Se il campionato di B finisse oggi, Bari e Spezia sarebbero retrocesse. E non ci sarebbero errori, analizzando lo 0-0 del turno infrasettimanale al San Nicola. Esito di una serata in cui Longo ne ha cambiati quattro rispetto al ko di Mantova. Nuovo anche l’assetto di gioco: la squadra costruisce a quattro e difende a cinque, con Cavuoti ago della bilancia a destra e Çuni e Piscopo da incursori. Il Bari fa fatica ad accettare le novità: ne vien fuori un primo tempo con il centrocampo nelle mani dello Spezia, pericoloso con Skjellerup in campo aperto. Al 10’ la fotografia dei problemi delle due squadre in fase offensiva: prima Cerofolini salva sul colpo di testa di Hristov da distanza ravvicinata, cambio di gioco e Dorval servito sul dischetto da Moncini calcia addosso a Radunovic.

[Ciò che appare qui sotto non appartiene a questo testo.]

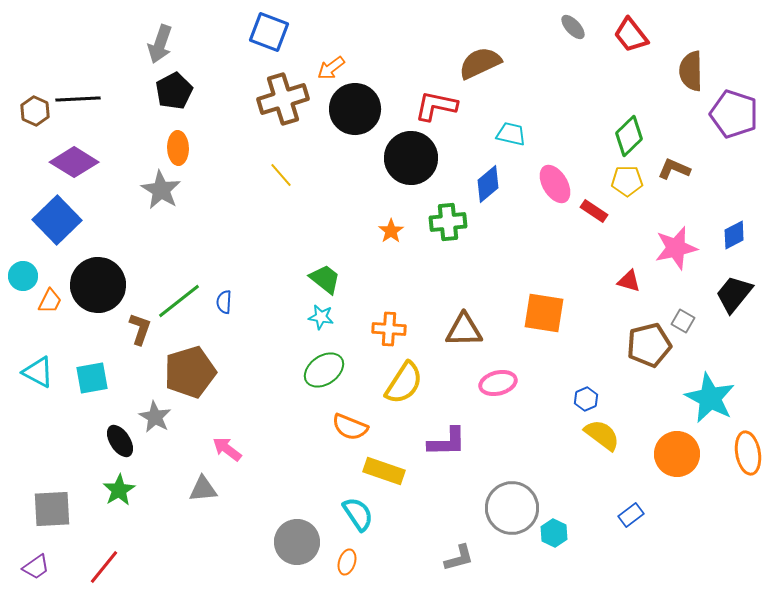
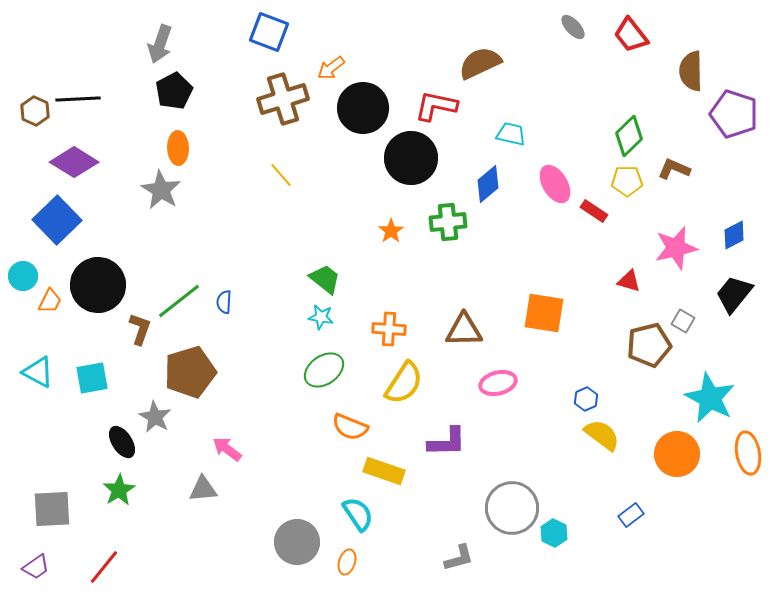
black circle at (355, 109): moved 8 px right, 1 px up
black ellipse at (120, 441): moved 2 px right, 1 px down
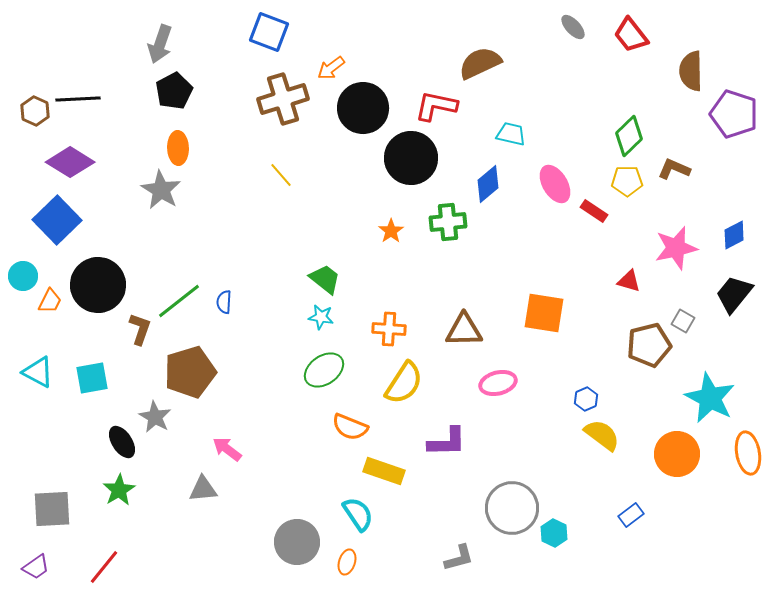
purple diamond at (74, 162): moved 4 px left
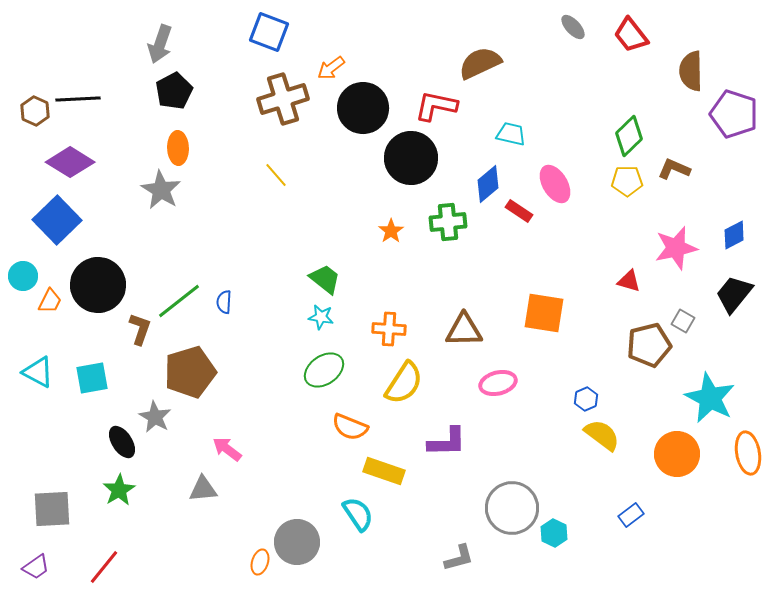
yellow line at (281, 175): moved 5 px left
red rectangle at (594, 211): moved 75 px left
orange ellipse at (347, 562): moved 87 px left
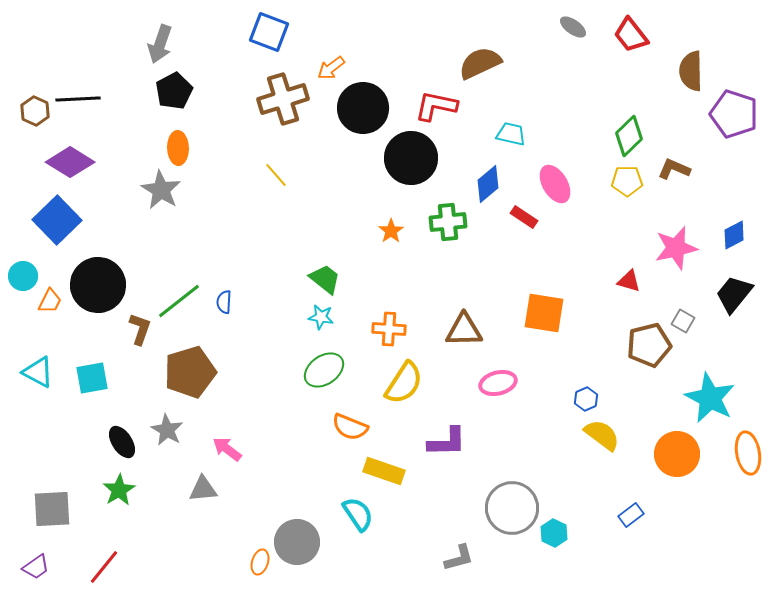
gray ellipse at (573, 27): rotated 12 degrees counterclockwise
red rectangle at (519, 211): moved 5 px right, 6 px down
gray star at (155, 417): moved 12 px right, 13 px down
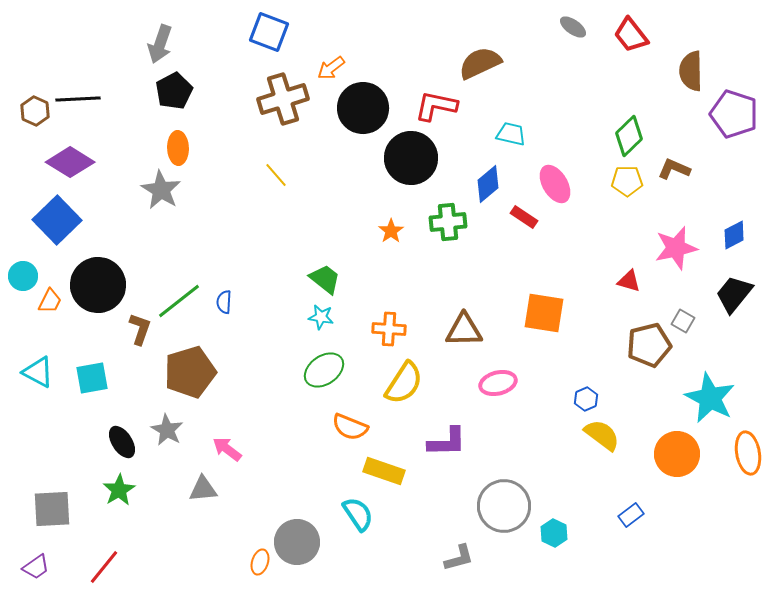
gray circle at (512, 508): moved 8 px left, 2 px up
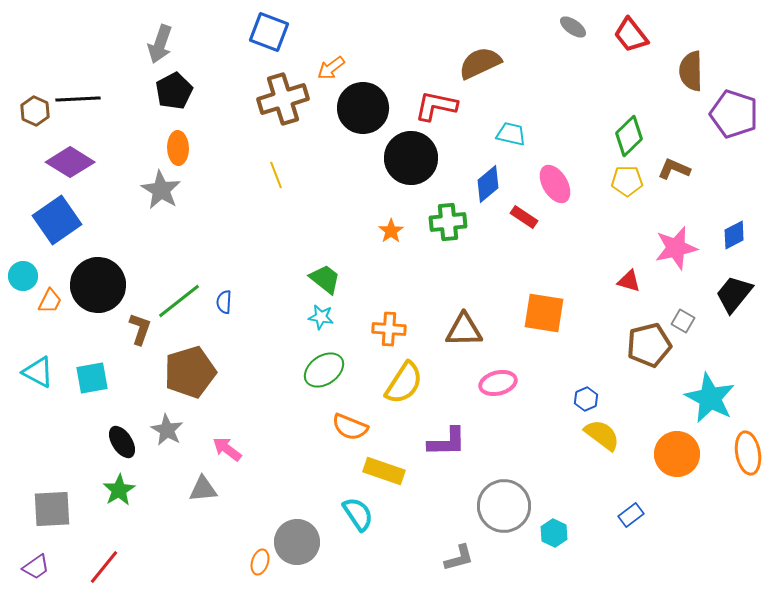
yellow line at (276, 175): rotated 20 degrees clockwise
blue square at (57, 220): rotated 9 degrees clockwise
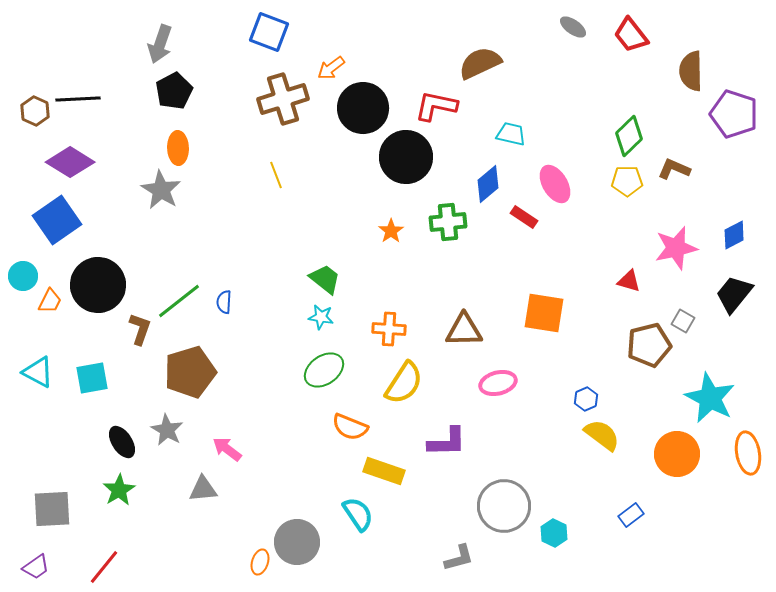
black circle at (411, 158): moved 5 px left, 1 px up
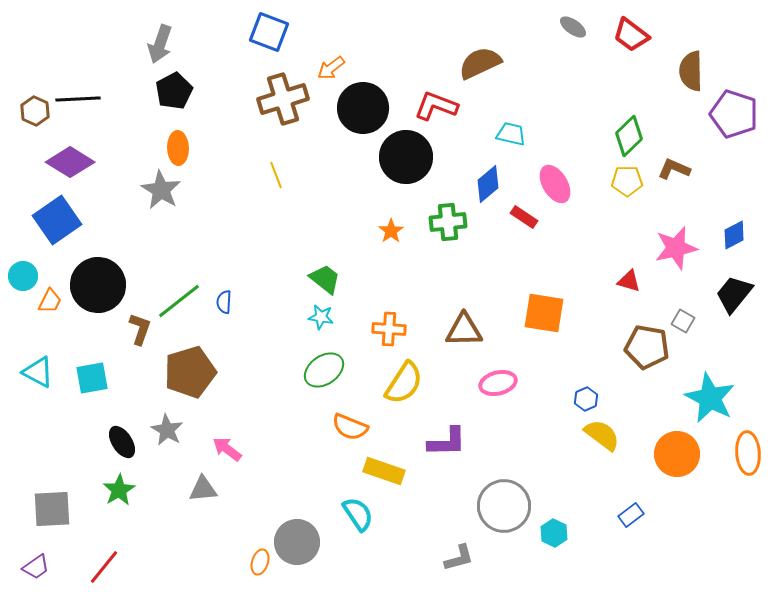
red trapezoid at (631, 35): rotated 15 degrees counterclockwise
red L-shape at (436, 106): rotated 9 degrees clockwise
brown pentagon at (649, 345): moved 2 px left, 2 px down; rotated 24 degrees clockwise
orange ellipse at (748, 453): rotated 6 degrees clockwise
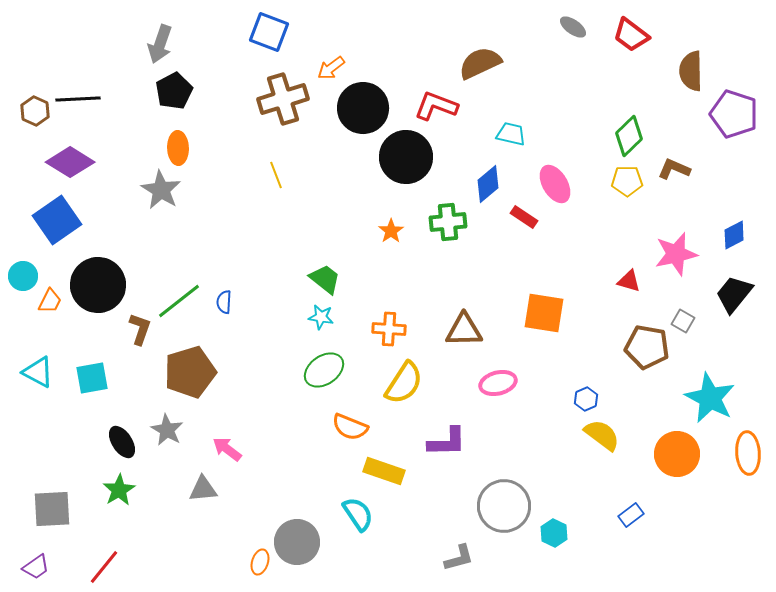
pink star at (676, 248): moved 6 px down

La nota lieta in un centrocampo che perde Verreth per un guaio muscolare (dentro Braunöder) è il 19enne francese Traorè, all’esordio nel calcio italiano: 75 minuti di personalità e fisico, impegnando anche Radunovic dalla distanza. Longo negli spogliatoi allarga Piscopo e accentra Cavuoti: l’ex Cagliari non ripaga la scelta, graziando Radunovic su percussione di Dorval dopo 25 secondi. È per 20 minuti un Bari diverso, che colleziona calci d’angolo lasciando però spiragli interessanti: il solito Cerofolini blinda la porta dall’assalto di Aurelio. Le sostituzioni di Donadoni e Longo aggiungono poco: solo Rao e Valoti calciano ma senza far male. Il risultato finale conferma il Bari in penultima posizione a 21 punti, — 1 dallo Spezia e — 4 dalla salvezza, e con il peggior attacco della B. Al San Nicola la vittoria manca da tre mesi e mezzo e domenica arriva il Südtirol. Ma giocando così la C è nel destino.